I have a URL that I want to redirect however, I can't seem to enter the character into vim.

The character is ¬ (Logical Negation) and I want to redirect it to ~ (Tilde).

Redirect permanent /¬foo http://www.example.com/~foo

Vim won't let me copy this character into the terminal and I don't have it in my keyboard!

Was it helpful?

Solution

Here is more information about your wild character:

http://www.theasciicode.com.ar/extended-ascii-code/logical-negation-symbol-ascii-code-170.html

Install yudit, It is a unicode editor, you might be able to insert it easier with that.

In mathamatics speak, The statement ¬A is true if and only if A is false.

http://en.wikipedia.org/wiki/Negation

You may have to set your encoding preferences in vi as explained here:

Vim and ASCII extended characters?

How to add Logical Negation character to VI:

In VI, go into insert mode. While in INSERT mode press:

Ctrl-v 172

Where 172 is the character code representing the character you want. This assumes you are using the default encoding ISO 8859-1.

You may be wondering why the logical not is 170 in extended ASCII but in VI you gotta type 172 to get that character? Because you are using ISO 8859-1:

http://www.htmlhelp.com/reference/charset/iso160-191.html

I am highly skeptical that Apache is going to do what you want

You're probably going to be a lot more clever than you already are to pull it off. Your Logical Not character is going to be re-encoded between the client's browser and the Apache server.

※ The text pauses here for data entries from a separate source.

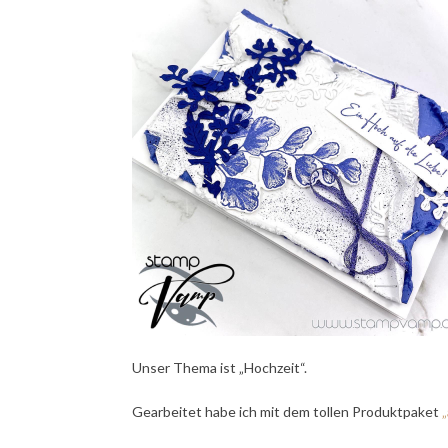
Unser Thema ist „Hochzeit“.
Gearbeitet habe ich mit dem tollen Produktpaket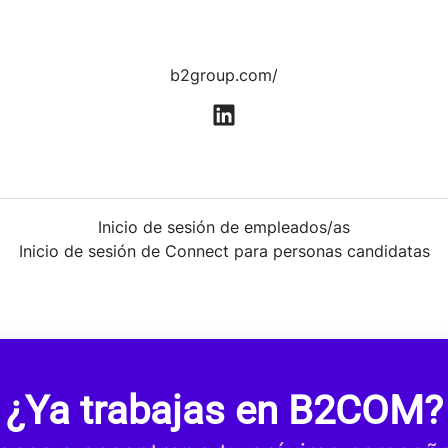
b2group.com/
Inicio de sesión de empleados/as
Inicio de sesión de Connect para personas candidatas
¿Ya trabajas en B2COM?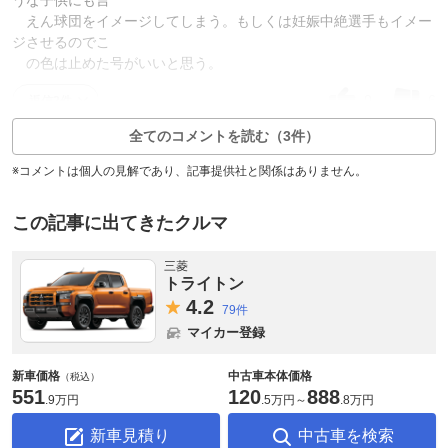
えん球団をイメージしてしまう。もしくは妊娠中絶選手もイメー
ジさせるのでこ
の色は止めた号がいいと思う。
0
6
返信2件
全てのコメントを読む（3件）
※コメントは個人の見解であり、記事提供社と関係はありません。
この記事に出てきたクルマ
三菱
トライトン
4.
2
79件
マイカー登録
新車価格
中古車本体価格
（税込）
551
120
888
.
9万円
.
5万円
～
.
8万円
新車見積り
中古車を検索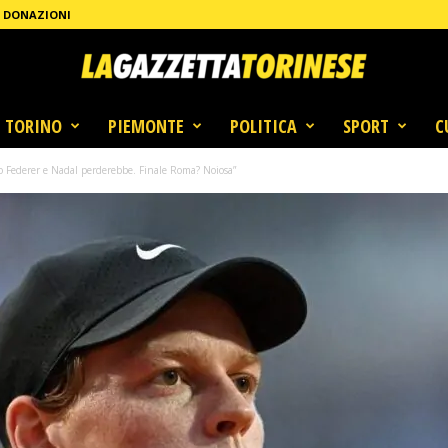
DONAZIONI
TORINO
PIEMONTE
POLITICA
SPORT
C
ro Federer e Nadal perderebbe. Finale Roma? Noiosa”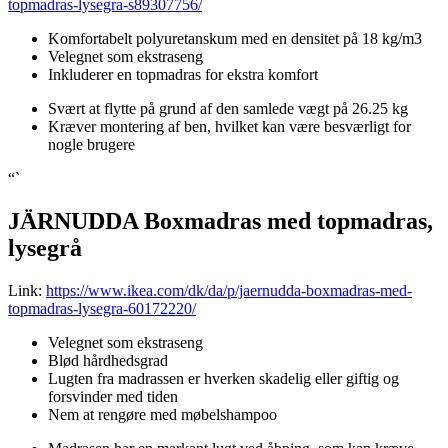
topmadras-lysegra-s89307756/
Komfortabelt polyuretanskum med en densitet på 18 kg/m3
Velegnet som ekstraseng
Inkluderer en topmadras for ekstra komfort
Svært at flytte på grund af den samlede vægt på 26.25 kg
Kræver montering af ben, hvilket kan være besværligt for
nogle brugere
“`
JÄRNUDDA Boxmadras med topmadras,
lysegrå
Link:
https://www.ikea.com/dk/da/p/jaernudda-boxmadras-med-
topmadras-lysegra-60172220/
Velegnet som ekstraseng
Blød hårdhedsgrad
Lugten fra madrassen er hverken skadelig eller giftig og
forsvinder med tiden
Nem at rengøre med møbelshampoo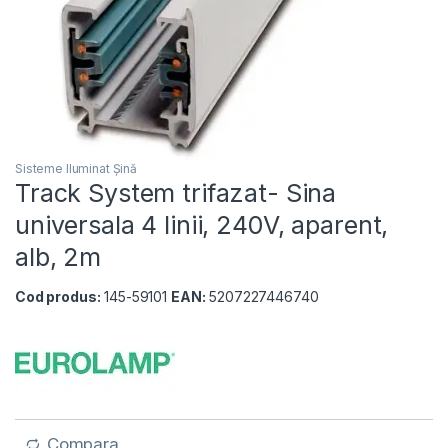
Sisteme Iluminat Șină
Track System trifazat- Sina
universala 4 linii, 240V, aparent,
alb, 2m
Cod produs:
145-59101
EAN:
5207227446740
Compara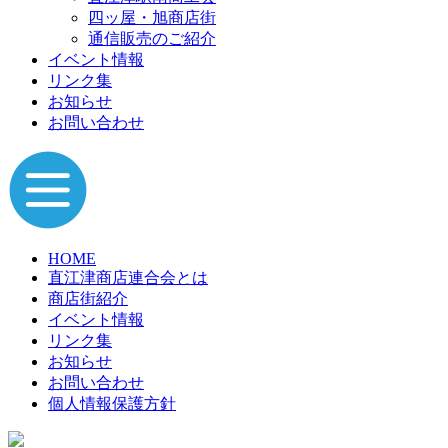
四ッ屋・旭商店街
通信販売のご紹介
イベント情報
リンク集
お知らせ
お問い合わせ
HOME
直江津商店連合会とは
商店街紹介
イベント情報
リンク集
お知らせ
お問い合わせ
個人情報保護方針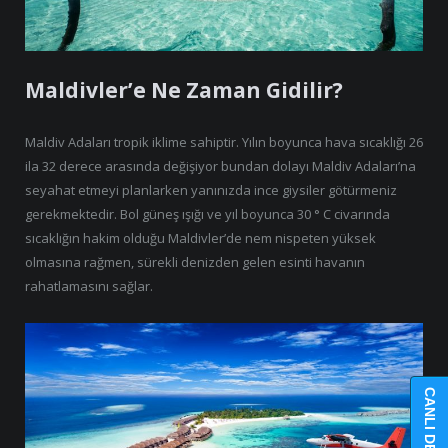
Maldivler’e Ne Zaman Gidilir?
Maldiv Adaları tropik iklime sahiptir. Yılın boyunca hava sıcaklığı 26
ila 32 derece arasında değişiyor bundan dolayı Maldiv Adaları’na
seyahat etmeyi planlarken yanınızda ince giysiler götürmeniz
gerekmektedir. Bol güneş ışığı ve yıl boyunca 30 ° C civarında
sıcaklığın hakim olduğu Maldivler’de nem nispeten yüksek
olmasına rağmen, sürekli denizden gelen esinti havanın
rahatlamasını sağlar.
CANLI DESTEK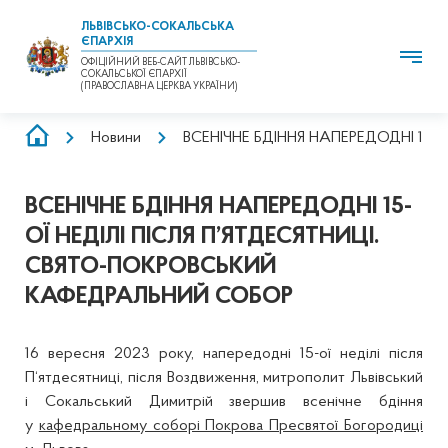
ЛЬВІВСЬКО-СОКАЛЬСЬКА
ЄПАРХІЯ
ОФІЦІЙНИЙ ВЕБ-САЙТ ЛЬВІВСЬКО-
СОКАЛЬСЬКОЇ ЄПАРХІЇ
(ПРАВОСЛАВНА ЦЕРКВА УКРАЇНИ)
РЯДОК
Новини
ВСЕНІЧНЕ БДІННЯ НАПЕРЕДОДНІ 15
НАВІҐАЦІЇ
ВСЕНІЧНЕ БДІННЯ НАПЕРЕДОДНІ 15-
ОЇ НЕДІЛІ ПІСЛЯ П’ЯТДЕСЯТНИЦІ.
СВЯТО-ПОКРОВСЬКИЙ
КАФЕДРАЛЬНИЙ СОБОР
16 вересня 2023 року, напередодні 15-ої неділі після
П‘ятдесятниці, після Воздвиження, митрополит Львівський
і Сокальський Димитрій звершив всенічне бдіння
у
кафедральному соборі Покрова Пресвятої Богородиці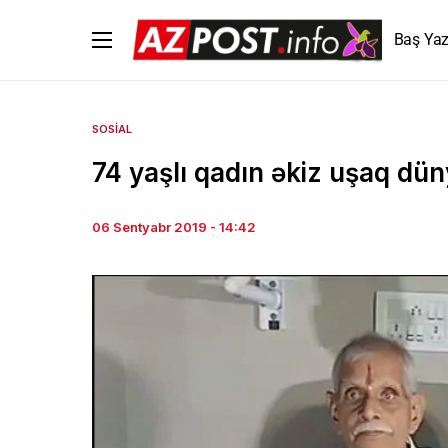
Baş Yaz
SOSIAL
74 yaşlı qadın əkiz uşaq dün
06 Sentyabr 2019 - 14:42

http://www.packetizer.com/labs/cs/characters.cgi?text=%C2%AC&submit=Submit

OTHER TIPS

That's a non-ASCII character, so the URI that a browser would send to your server if a user requested /¬foo should be /%C2%ACfoo (with the ¬ character encoded as UTF-8 and each byte of the UTF-8 then URI encoded) or possibly just /%ACfoo (if the browser doesn't do the UTF-8 conversion first). Try configuring a redirect for the encoded form(s) instead of the raw form.